L’été reste une saison passionnante, il fait beau, il y a des festivals un peu partout et c’est aussi le moment idéal pour fuir son mode de vie l’espace d’un instant.

Cette année covidée, QR codée, aura accouchée d’un climat assez bizarre, des projets culturels qui rament, jauge par ci jauge par-là, jouera jouera pas, jean qui rit jean qui pleure.

L’été c’est aussi un moment pour se retrouver face à soi même et lire, des trucs fun, ou moins fun, du policier sombre mais qui ne suffit pas à atténuer les coups de soleils malicieux sur une plage landaise, ou encore ces rafraichissants polar islandais, aussi violent qu’un Spritz mal dosé, en retour de plage, celui qui vous fera flotter doucement vers l’apéro et le barbecue.

Au détour d’une conversation animée mais néanmoins amicale, un gilet jaune est-il un antivax ? et toi t’es Moderna ou Pfizer ?  demain pique-nique au Ventoux ou trottinette électrique au Mont Serein, les uns et les autres échangent leurs coups de cœur musicaux ou filmiques.

Me rappelant  soudain cette promesse du 1 er janvier, « lire au moins 5 livres et essais par mois », promesse non tenue, malheureuse pensée évaporée parmi les turpitudes d’un champagne aux bulles discount, nous pensions tous, fous que nous étions, à cette nouvelle  année  libérée, enjouée, délivrée.

Tout à coup, je sors de ma torpeur vauclusienne et on me tend un livre, « Je vais pas me taire parce que t’as mal aux yeux » délicatement sous-titré « autopsie de la chanson française »

« toi qui es dans la musique ça devrait te faire rire, moi j’ai bien aimé »

Je saisis ledit ouvrage, estampillé « J’ai Lu » et je découvre en couverture dessinée par Olivier Laude célèbre illustrateur, Zaz qui serre dans ces bras hilare un Michel Sardou en croque mort, et un Booba poseur défiant le lecteur…

L’auteure, Sara Dahan une journaliste culture et société au chemin de vie parsemée de Brain Magazine Les Inrocks ou encore Konbini, se serait donc lancée dans la rubrique nécrologique de notre belle chanson française ?

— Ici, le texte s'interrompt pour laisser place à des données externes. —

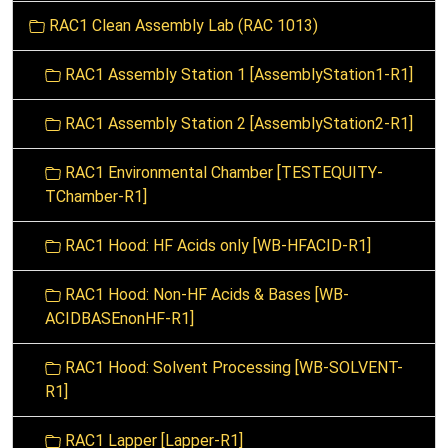
o
RAC1 Clean Assembly Lab (RAC 1013)
n
RAC1 Assembly Station 1 [AssemblyStation1-R1]
RAC1 Assembly Station 2 [AssemblyStation2-R1]
RAC1 Environmental Chamber [TESTEQUITY-
TChamber-R1]
RAC1 Hood: HF Acids only [WB-HFACID-R1]
RAC1 Hood: Non-HF Acids & Bases [WB-
ACIDBASEnonHF-R1]
RAC1 Hood: Solvent Processing [WB-SOLVENT-
R1]
RAC1 Lapper [Lapper-R1]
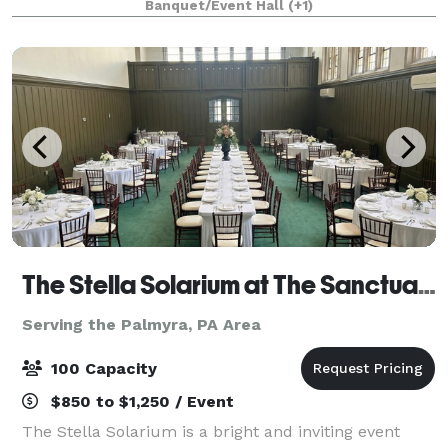
Banquet/Event Hall
(+1)
for events such as birthday part
The Stella Solarium at The Sanctuary
Serving the Palmyra, PA Area
100 Capacity
$850 to $1,250 / Event
The Stella Solarium is a bright and inviting event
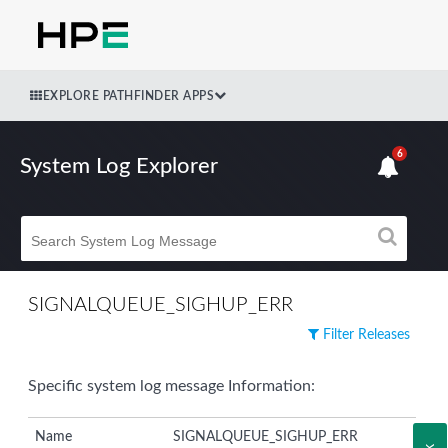
EXPLORE PATHFINDER APPS
6
System Log Explorer
SIGNALQUEUE_SIGHUP_ERR
Filter Releases
Specific system log message Information:
Name
SIGNALQUEUE_SIGHUP_ERR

En retournant le livre paru en 2015, on s’aperçoit très rapidement, que ce livre est placé sous le signe vertueux de l’humour, noir comme le café de mamie, celui qui une fois dans votre bouche vous fait grincer des dents, grimacer et parfois regretter.

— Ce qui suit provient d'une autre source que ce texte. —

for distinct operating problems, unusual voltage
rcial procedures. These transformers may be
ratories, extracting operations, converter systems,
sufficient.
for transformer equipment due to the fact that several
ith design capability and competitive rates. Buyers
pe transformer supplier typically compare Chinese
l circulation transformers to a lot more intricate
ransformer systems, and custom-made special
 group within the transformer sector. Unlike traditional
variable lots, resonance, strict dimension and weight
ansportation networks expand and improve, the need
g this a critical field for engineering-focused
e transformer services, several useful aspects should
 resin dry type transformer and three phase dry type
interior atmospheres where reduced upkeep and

Où part Zaz en vacances ? A quoi rêve une fan d’Indochine ? Quel chanteur de droite êtes-vous ?

Humour, provoc, été, détente, parfait, le Cocktail Molotov d’une lecture brulante et dévastatrice, ça va dessouder de la reusta en mode mauvaise foi !

159 pages bien catégorisées dans un sommaire aussi alléchant qu’un menu au KFC, où la tendresse d’un tenders côtoie le croustillant de l’anecdote, on a faim.

« dix choses mieux qu’une chanson de Calogero » des portraits de fan de Mylène Farmer, de Camille, ou encore « le métal français » (mon préféré et tellement vrai)

Tout le monde en prend plein sa gueule dans une justesse d’écriture et de ton assez drôle, l’analyse est fine et surtout étayée, ça pourrait etre un bon spectacle de stand up tant la vanne est synthétisée.

On apprend des trucs sympas sur le vocabulaire, notamment d’où vient le terme « morray » utilisé à toutes les sauces par Booba, ou encore des phrases types pour briller  et snober en société.

Alors est ce méchant ? gratuit ? diffamant ? ça aurait pu l’être si la personne n’avait pas un talent d’écriture, qui aime bien châtie bien, ce livre n’a pas d’autres destination que le rire, ou le sourire, c’est marrant et ça fait du bien.

Ça se lit en une fois, c’est absolument divertissant, mais c’est vrai qu’il s’adresse un peu comme à tous les fans de Kamelott, à un public de connaisseur.

Il faut avoir une bonne culture musicale pour saisir la vanne sinon vous risquez de passer à coté de l’aspect drôle et vous sentir directement visé, par exemple pour les fans d’Indochine ou de Mylène Farmer.

Le tout est parsemé de dilemme de vie un peu comme un Jean Pierre Fanguin survolté…, et si la question est vite répondue, oui on sourit, à ces noms qu’on croyait disparu que devient Tal ? le Raï’N’B ? Leslie ?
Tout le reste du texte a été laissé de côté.